Rebecca wasn’t sure how to answer. So many people asked her that question every week that she’d developed canned responses. But could she lie to her daughter? Then again, wasn’t lying a part of her campaign to show a brave face?

Instead of answering, she said, “In two weeks, Mindy Collins wants me to open the restaurant for one night only.”

Lily frowned. “Why?”

“As a fundraiser for our family.” Rebecca hated how her voice wavered.

“Mom? Do we need money?”

“It’s not so bad,” Rebecca tried to explain. “But obviously, we don’t have the income we used to have.”

“Mom, you can’t do this,” Lily said.

Rebecca stiffened. At the next stoplight, she turned to look at her daughter. “What do you mean?”
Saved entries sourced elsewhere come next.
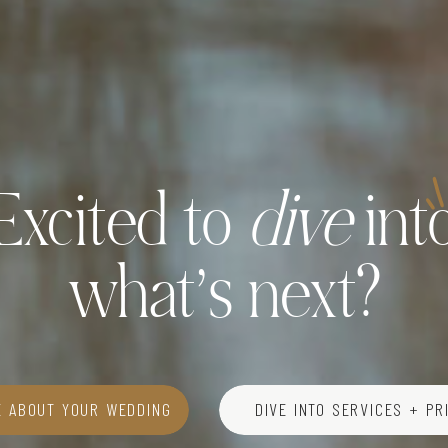
Excited to
dive
int
what’s next?
E ABOUT YOUR WEDDING
DIVE INTO SERVICES + PR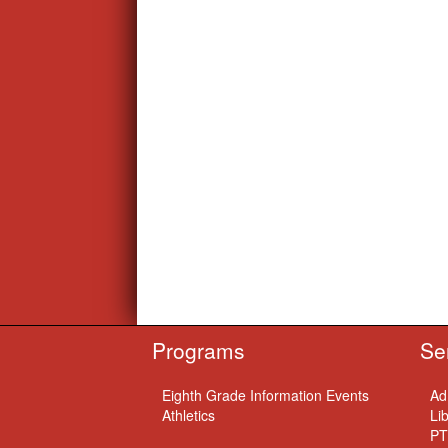
Programs
Se
Eighth Grade Information Events
Ad
Athletics
Li
PT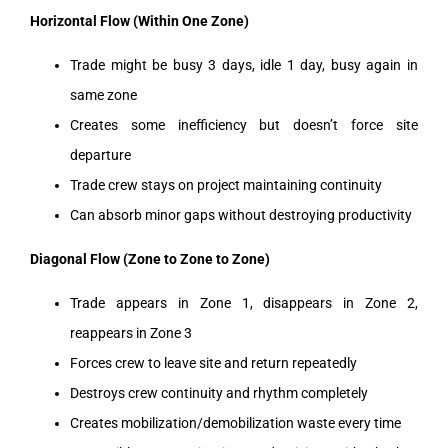
Horizontal Flow (Within One Zone)
Trade might be busy 3 days, idle 1 day, busy again in
same zone
Creates some inefficiency but doesn’t force site
departure
Trade crew stays on project maintaining continuity
Can absorb minor gaps without destroying productivity
Diagonal Flow (Zone to Zone to Zone)
Trade appears in Zone 1, disappears in Zone 2,
reappears in Zone 3
Forces crew to leave site and return repeatedly
Destroys crew continuity and rhythm completely
Creates mobilization/demobilization waste every time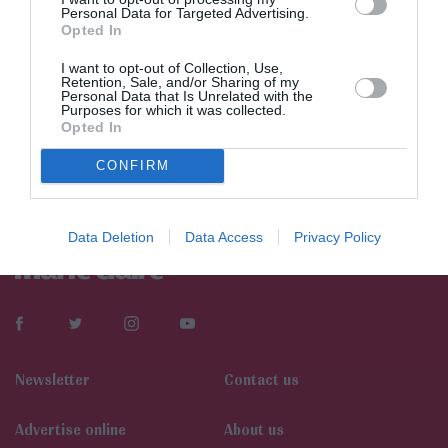
Personal Data for Targeted Advertising.
Opted In
I want to opt-out of Collection, Use,
Retention, Sale, and/or Sharing of my
Personal Data that Is Unrelated with the
Purposes for which it was collected.
Opted In
CONFIRM
Data Deletion
Data Access
Privacy Policy
Newsletter
Contact us
Αdvertise online
About us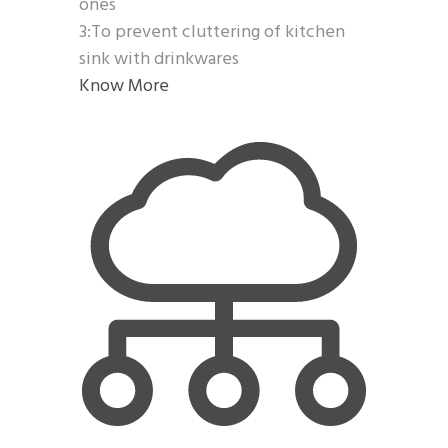
ones
3:To prevent cluttering of kitchen
sink with drinkwares
Know More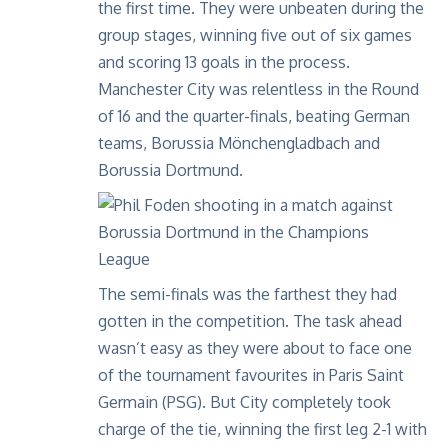
the first time. They were unbeaten during the
group stages, winning five out of six games
and scoring 13 goals in the process.
Manchester City was relentless in the Round
of 16 and the quarter-finals, beating German
teams, Borussia Mönchengladbach and
Borussia Dortmund.
The semi-finals was the farthest they had
gotten in the competition. The task ahead
wasn’t easy as they were about to face one
of the tournament favourites in Paris Saint
Germain (PSG). But City completely took
charge of the tie, winning the first leg 2-1 with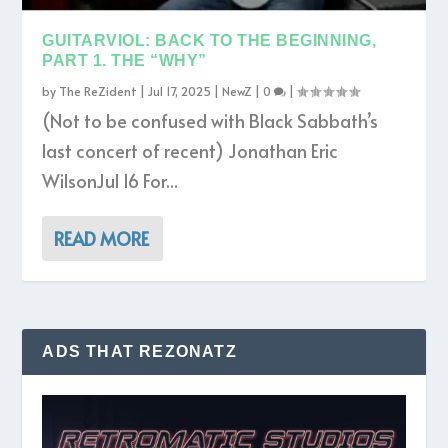
GUITARVIOL: BACK TO THE BEGINNING,
PART 1. THE “WHY”
by
The ReZident
|
Jul 17, 2025
|
NewZ
|
0
|
(Not to be confused with Black Sabbath’s
last concert of recent) Jonathan Eric
WilsonJul 16 For...
READ MORE
ADS THAT REZONATZ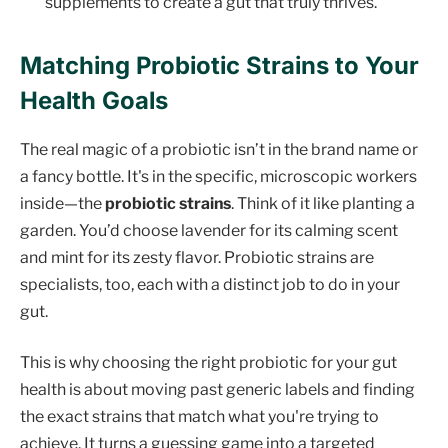
supplements to create a gut that truly thrives.
Matching Probiotic Strains to Your
Health Goals
The real magic of a probiotic isn’t in the brand name or
a fancy bottle. It's in the specific, microscopic workers
inside—the
probiotic strains
. Think of it like planting a
garden. You’d choose lavender for its calming scent
and mint for its zesty flavor. Probiotic strains are
specialists, too, each with a distinct job to do in your
gut.
This is why choosing the right probiotic for your gut
health is about moving past generic labels and finding
the exact strains that match what you're trying to
achieve. It turns a guessing game into a targeted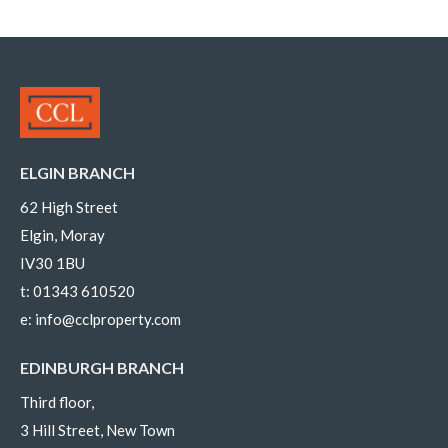
ELGIN BRANCH
62 High Street
Elgin, Moray
IV30 1BU
t:
01343 610520
e:
info@cclproperty.com
EDINBURGH BRANCH
Third floor,
3 Hill Street, New Town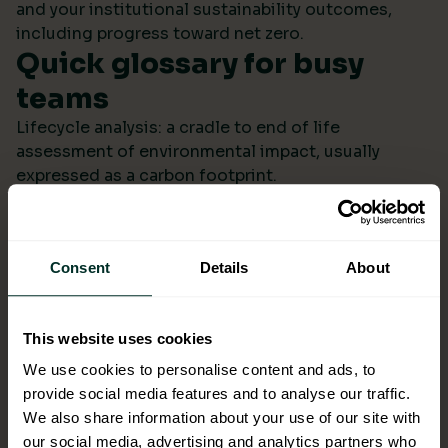
and your institutional sustainability outcomes,
including progress toward net zero.
Quick glossary for busy
teams
Lifecycle analysis: a cradle to end of life
assessment of environmental impact, usually
expressed as a carbon footprint.
Scope 4: avoided emissions from switching to
lower impact products or systems compared to the
baseline.
Consent
Details
About
Ecolabel: a reputable certification confirming
environmental performance across defined criteria.
Refill systems: bulk supply that refills operational
This website uses cookies
bottles or dispensers to cut single use packaging.
Better choices backed by
We use cookies to personalise content and ads, to
provide social media features and to analyse our traffic.
evidence
We also share information about your use of our site with
When ESG data arrives monthly in a format you can
our social media, advertising and analytics partners who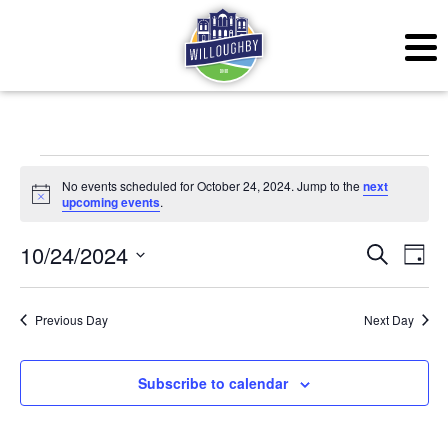
Events for October 24,
No events scheduled for October 24, 2024. Jump to the
next
Notice
upcoming events
.
Even
Ev
10/24/2024
Search
Day
Vi
Sear
Select
Na
date.
Previous Day
Next Day
and
View
Subscribe to calendar
Navig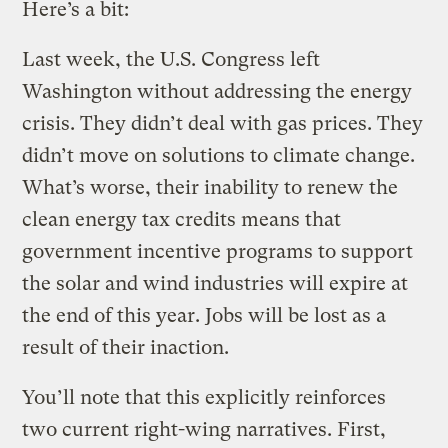
Here’s a bit:
Last week, the U.S. Congress left
Washington without addressing the energy
crisis. They didn’t deal with gas prices. They
didn’t move on solutions to climate change.
What’s worse, their inability to renew the
clean energy tax credits means that
government incentive programs to support
the solar and wind industries will expire at
the end of this year. Jobs will be lost as a
result of their inaction.
You’ll note that this explicitly reinforces
two current right-wing narratives. First,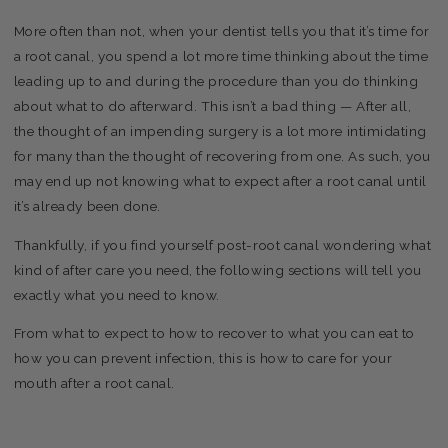
More often than not, when your dentist tells you that it’s time for
a root canal, you spend a lot more time thinking about the time
leading up to and during the procedure than you do thinking
about what to do afterward. This isn’t a bad thing — After all,
the thought of an impending surgery is a lot more intimidating
for many than the thought of recovering from one. As such, you
may end up not knowing what to expect after a root canal until
it’s already been done.
Thankfully, if you find yourself post-root canal wondering what
kind of after care you need, the following sections will tell you
exactly what you need to know.
From what to expect to how to recover to what you can eat to
how you can prevent infection, this is how to care for your
mouth after a root canal.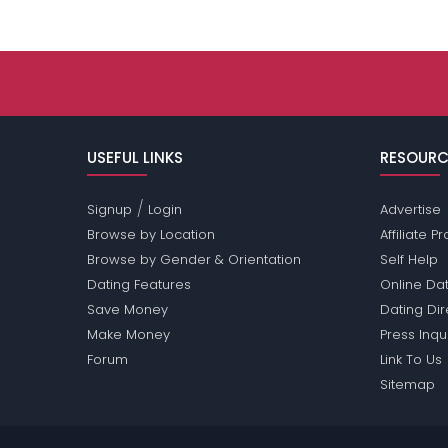
USEFUL LINKS
RESOURC
/
Signup
Login
Advertise
Browse by Location
Affiliate 
Browse by Gender & Orientation
Self Help
Dating Features
Online Dat
Save Money
Dating Di
Make Money
Press Inqu
Forum
Link To Us
Sitemap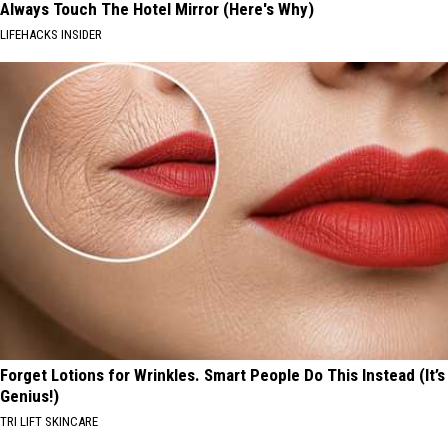
Always Touch The Hotel Mirror (Here's Why)
LIFEHACKS INSIDER
Forget Lotions for Wrinkles. Smart People Do This Instead (It’s
Genius!)
TRI LIFT SKINCARE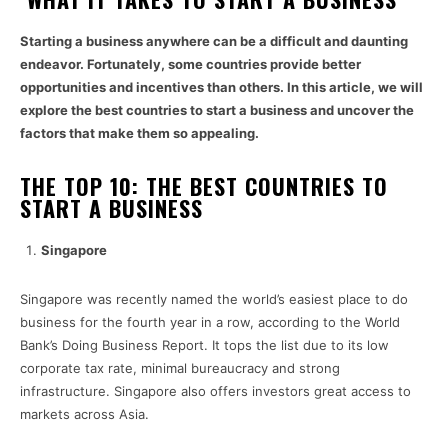
Starting a business anywhere can be a difficult and daunting
endeavor. Fortunately, some countries provide better
opportunities and incentives than others. In this article, we will
explore the best countries to start a business and uncover the
factors that make them so appealing.
THE TOP 10: THE BEST COUNTRIES TO
START A BUSINESS
Singapore
Singapore was recently named the world’s easiest place to do
business for the fourth year in a row, according to the World
Bank’s Doing Business Report. It tops the list due to its low
corporate tax rate, minimal bureaucracy and strong
infrastructure. Singapore also offers investors great access to
markets across Asia.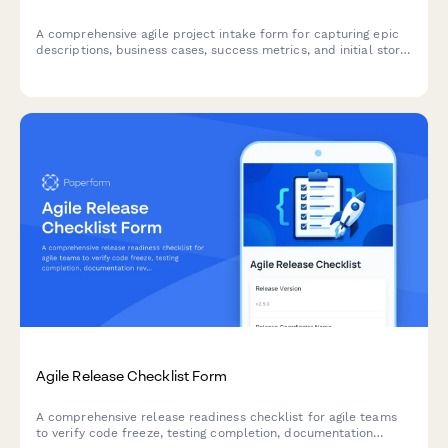
A comprehensive agile project intake form for capturing epic
descriptions, business cases, success metrics, and initial story
mapping to kick off new sprints and initiatives.
Agile Release Checklist Form
A comprehensive release readiness checklist for agile teams
to verify code freeze, testing completion, documentation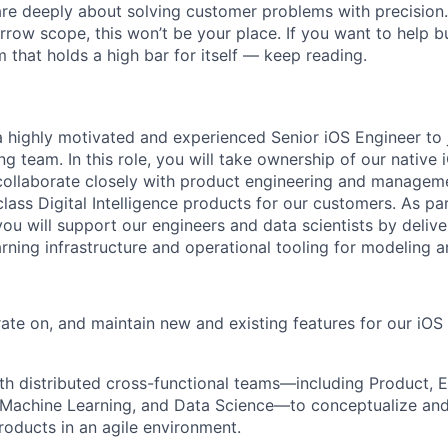
are deeply about solving customer problems with precision.
arrow scope, this won’t be your place. If you want to help bu
m that holds a high bar for itself — keep reading.
a highly motivated and experienced Senior iOS Engineer to j
g team. In this role, you will take ownership of our native 
, collaborate closely with product engineering and managem
class Digital Intelligence products for our customers. As par
you will support our engineers and data scientists by delive
rning infrastructure and operational tooling for modeling a
rate on, and maintain new and existing features for our iO
th distributed cross-functional teams—including Product, E
e, Machine Learning, and Data Science—to conceptualize an
roducts in an agile environment.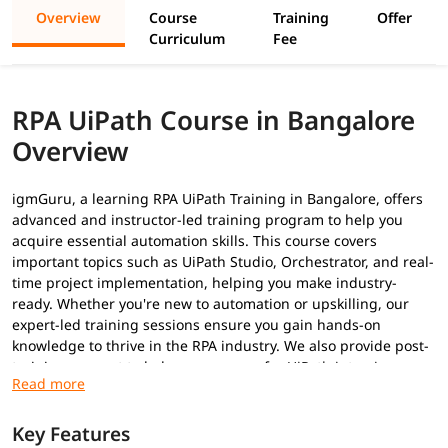
Overview
Course
Training
Offer
Curriculum
Fee
RPA UiPath Course in Bangalore
Overview
igmGuru, a learning RPA UiPath Training in Bangalore, offers
advanced and instructor-led training program to help you
acquire essential automation skills. This course covers
important topics such as UiPath Studio, Orchestrator, and real-
time project implementation, helping you make industry-
ready. Whether you're new to automation or upskilling, our
expert-led training sessions ensure you gain hands-on
knowledge to thrive in the RPA industry. We also provide post-
training support to help you prepare for
UiPath interview
questions
to secure a high-paying job.
Prerequisites
Key Features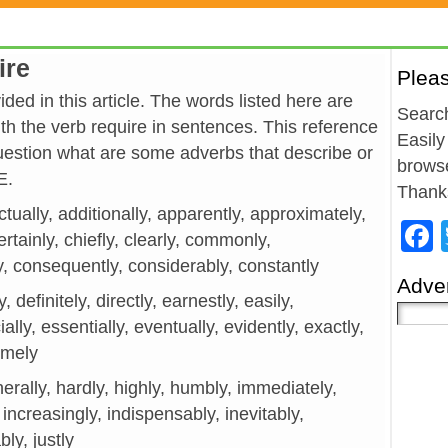
ire
Plea
ded in this article. The words listed here are
Search
h the verb require in sentences. This reference
Easily
estion what are some adverbs that describe or
browse
E.
Thank
ctually, additionally, apparently, approximately,
ertainly, chiefly, clearly, commonly,
, consequently, considerably, constantly
Adver
y, definitely, directly, earnestly, easily,
ially, essentially, eventually, evidently, exactly,
remely
generally, hardly, highly, humbly, immediately,
 increasingly, indispensably, inevitably,
bly, justly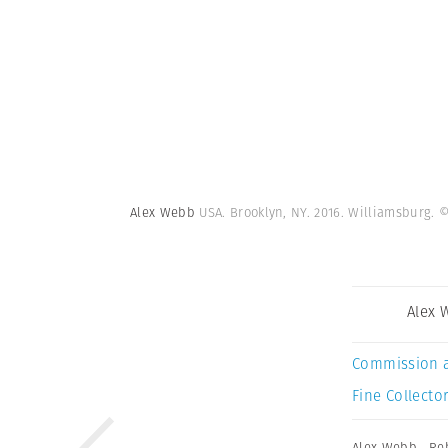
Alex Webb
USA. Brooklyn, NY. 2016. Williamsburg.
©
Alex 
Commission 
Fine Collector
Alex Webb
,
Re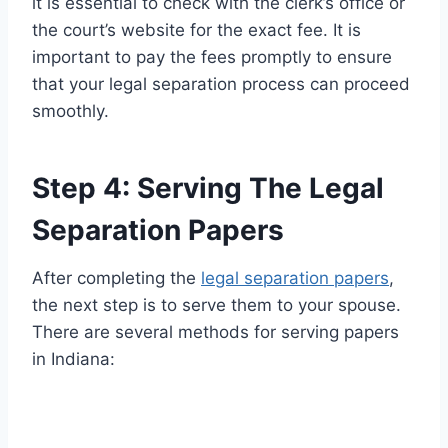
it is essential to check with the clerk’s office or
the court’s website for the exact fee. It is
important to pay the fees promptly to ensure
that your legal separation process can proceed
smoothly.
Step 4: Serving The Legal
Separation Papers
After completing the
legal separation papers
,
the next step is to serve them to your spouse.
There are several methods for serving papers
in Indiana: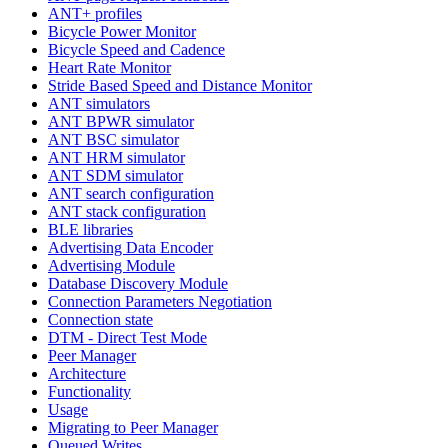
ANT+ profiles
Bicycle Power Monitor
Bicycle Speed and Cadence
Heart Rate Monitor
Stride Based Speed and Distance Monitor
ANT simulators
ANT BPWR simulator
ANT BSC simulator
ANT HRM simulator
ANT SDM simulator
ANT search configuration
ANT stack configuration
BLE libraries
Advertising Data Encoder
Advertising Module
Database Discovery Module
Connection Parameters Negotiation
Connection state
DTM - Direct Test Mode
Peer Manager
Architecture
Functionality
Usage
Migrating to Peer Manager
Queued Writes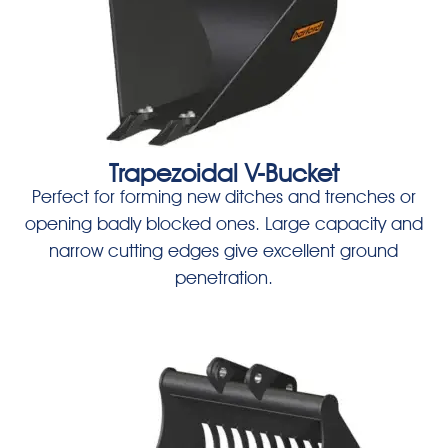
Trapezoidal V-Bucket
Perfect for forming new ditches and trenches or
opening badly blocked ones. Large capacity and
narrow cutting edges give excellent ground
penetration.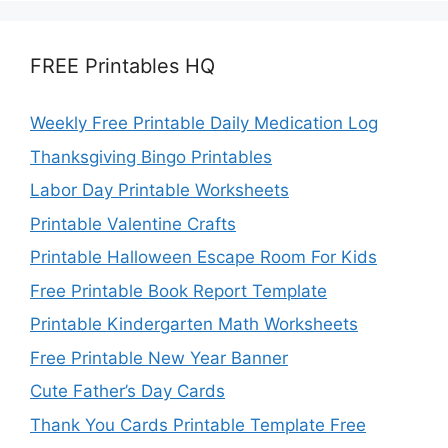
FREE Printables HQ
Weekly Free Printable Daily Medication Log
Thanksgiving Bingo Printables
Labor Day Printable Worksheets
Printable Valentine Crafts
Printable Halloween Escape Room For Kids
Free Printable Book Report Template
Printable Kindergarten Math Worksheets
Free Printable New Year Banner
Cute Father’s Day Cards
Thank You Cards Printable Template Free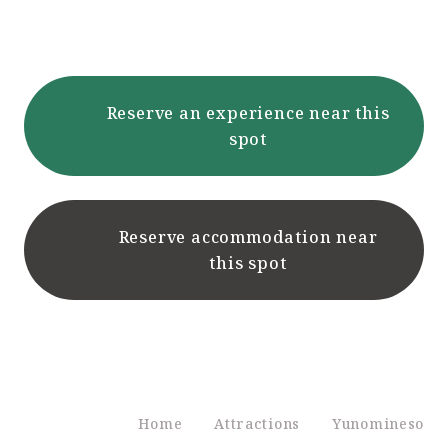
Reserve an experience near this
spot
Reserve accommodation near
this spot
Home
Attractions
Yunomineso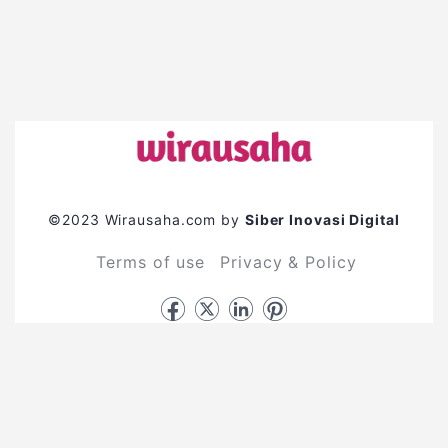
©2023 Wirausaha.com by
Siber Inovasi Digital
Terms of use
Privacy & Policy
“I mean, you haven’t stepped foot in that restaurant in months. Won’t it be too painful to go in there without Dad?”

Rebecca had, of course, considered this. Each time she lifted the phone to tell Mindy the deal was off, Fred’s voice entered her head, teasing her for how silly she was. “What are you afraid of? That my ghost is there, waiting for you? Come on, Rebecca. You’re a big girl. What’s more, you were put on this earth to cook, weren’t you? Get out there and show them what you’re made of!”

Shelby and Chad were both at home to welcome Lily. Shelby had baked a cake, which Chad had attempted to decorate with the logo for Columbia University.

“I guess we know who’s not going into art,” Shelby joked.

“There are wonderful bakers who could never be pastry chefs,” Rebecca reminded them. “Aesthetics aren’t everyone’s goal. And, if I’m not mistaken, this icing tastes delicious.” She swiped the edge of her finger against the side of the cake as her children yelped in protest. When she tasted it, she closed her eyes and whispered, “Yep. It’s great. Wonderful work, my darlings.”